**What you are asked to do**
Omitting all images, give the entries that follow again exactly as they read.

Dataset entries
┄┄┄┄┄┄┄┄┄┄┄┄┄┄┄┄┄┄┄┄

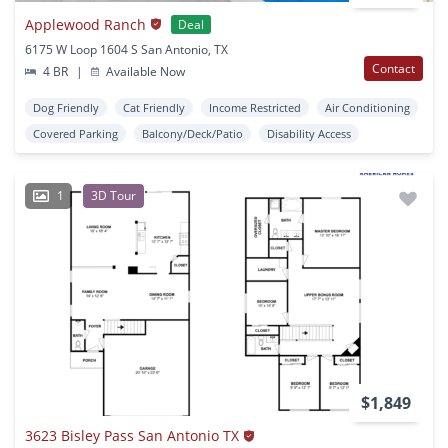
Applewood Ranch
Deal
6175 W Loop 1604 S San Antonio, TX
Contact
4 BR
|
Available Now
Dog Friendly
Cat Friendly
Income Restricted
Air Conditioning
Covered Parking
Balcony/Deck/Patio
Disability Access
1
3D Tour
$1,849
3623 Bisley Pass San Antonio TX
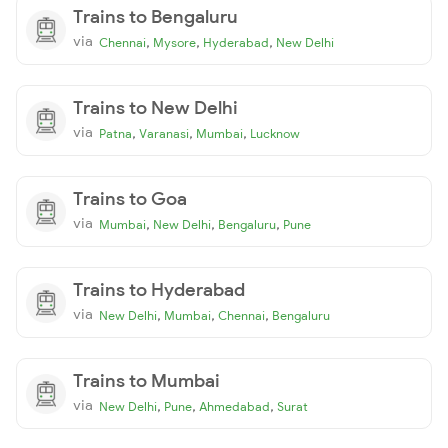
Trains to Bengaluru
via
,
,
,
Chennai
Mysore
Hyderabad
New Delhi
Trains to New Delhi
via
,
,
,
Patna
Varanasi
Mumbai
Lucknow
Trains to Goa
via
,
,
,
Mumbai
New Delhi
Bengaluru
Pune
Trains to Hyderabad
via
,
,
,
New Delhi
Mumbai
Chennai
Bengaluru
Trains to Mumbai
via
,
,
,
New Delhi
Pune
Ahmedabad
Surat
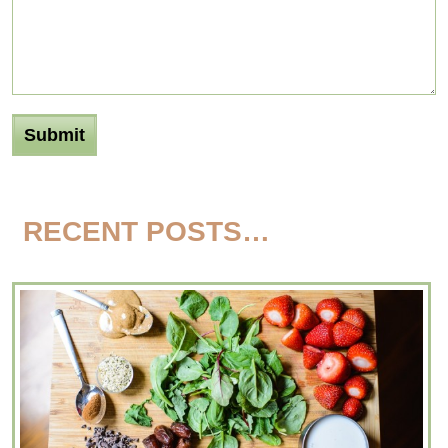
RECENT POSTS…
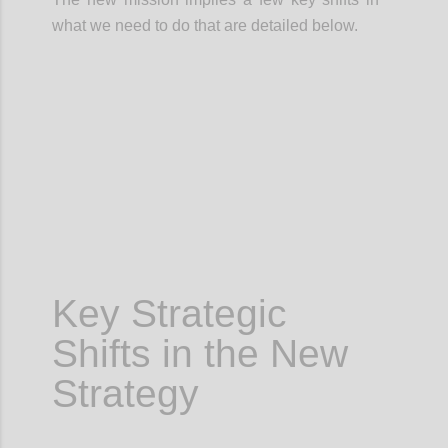
what we need to do that are detailed below.
Confi
Key Strategic
Shifts in the New
Strategy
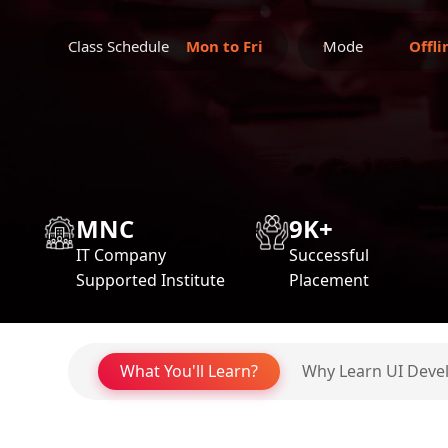
Class Schedule
Mon to Fri
Mode
Offli
MNC
9K+
IT Company
Successful
Supported Institute
Placement
What You'll Learn?
Why Learn UI Dev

┄┄┄┄┄┄┄┄┄┄┄┄┄┄┄┄┄┄┄┄

**Answer space**
Applewood Ranch
Deal
6175 W Loop 1604 S San Antonio, TX
Contact
4 BR
|
Available Now
Dog Friendly
Cat Friendly
Income Restricted
Air Conditioning
Covered Parking
Balcony/Deck/Patio
Disability Access
1
3D Tour
$1,849
3623 Bisley Pass San Antonio TX
Trains to Bengaluru
via
,
,
,
Chennai
Mysore
Hyderabad
New Delhi
Trains to New Delhi
via
,
,
,
Patna
Varanasi
Mumbai
Lucknow
Trains to Goa
via
,
,
,
Mumbai
New Delhi
Bengaluru
Pune
Trains to Hyderabad
via
,
,
,
New Delhi
Mumbai
Chennai
Bengaluru
Trains to Mumbai
via
,
,
,
New Delhi
Pune
Ahmedabad
Surat
RECENT POSTS…
what we need to do that are detailed below.
Confi
Key Strategic
Shifts in the New
Strategy
Class Schedule
Mon to Fri
Mode
Offli
MNC
9K+
IT Company
Successful
Supported Institute
Placement
What You'll Learn?
Why Learn UI Dev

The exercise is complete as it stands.